Bernard Barton

Bernard Barton, Życie ludzkie


Kiedy szedłem przez łąki o pierwszym świtaniu,

Trawa się wydawała dojrzała do kosy,

Skowronek w górze śpiewał jutrznię bez ustanku,

Ponad kwitnącym kwieciem wzlatywał w niebiosy.


I zawołałem wtedy: żywiołowy chłopak,

Któremu krew w tętnicach gwałtownie pulsuje,

Uważa, że to życie to radość bez końca

I z podniesionym czołem doznań oczekuje.


Szedłem tamtędy znowu w południe, niestety,

Wtedy na życiodajnej ziemi łonie świętym

Schły w słońcu rozsypane płatki kwiatów zwiędłych,

A nad nimi sterczały łodygi traw ściętych.


I pomyślałem wtedy, do wtóru westchnieniom,

Że te nadzieje nasze, które hołubimy,

Niczym kwiaty, co kwitną, żeby szybko zwiędnąć,

Rodzą się, żeby umrzeć, zanim je spełnimy.
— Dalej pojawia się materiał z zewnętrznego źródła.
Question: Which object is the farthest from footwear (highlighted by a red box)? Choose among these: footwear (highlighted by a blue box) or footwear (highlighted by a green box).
Ale kiedy wracałem o wieczornej porze

Przez łąkę po skończonych właśnie sianokosach,

Ze ściętej trawy, gdy ją muskał wiatru powiew,

Świeża i silna woń się wzbijała w niebiosa.


Wonna bryza wieczorna, mącąca powietrze,

Nową, czystszą nadzieję we mnie obudziła;

Moich myśli, zbyt skłonnych odczuwać cierpienie,

Smutek, niczym balsamem, nagle złagodziła.


W ten właśnie sposób czyny ludzi sprawiedliwych,

Które w pamięci innych będą utrwalone,

Będą nawet z ciemności i z ich prochów cichych,

Mimo upływu czasu, słały piękne wonie.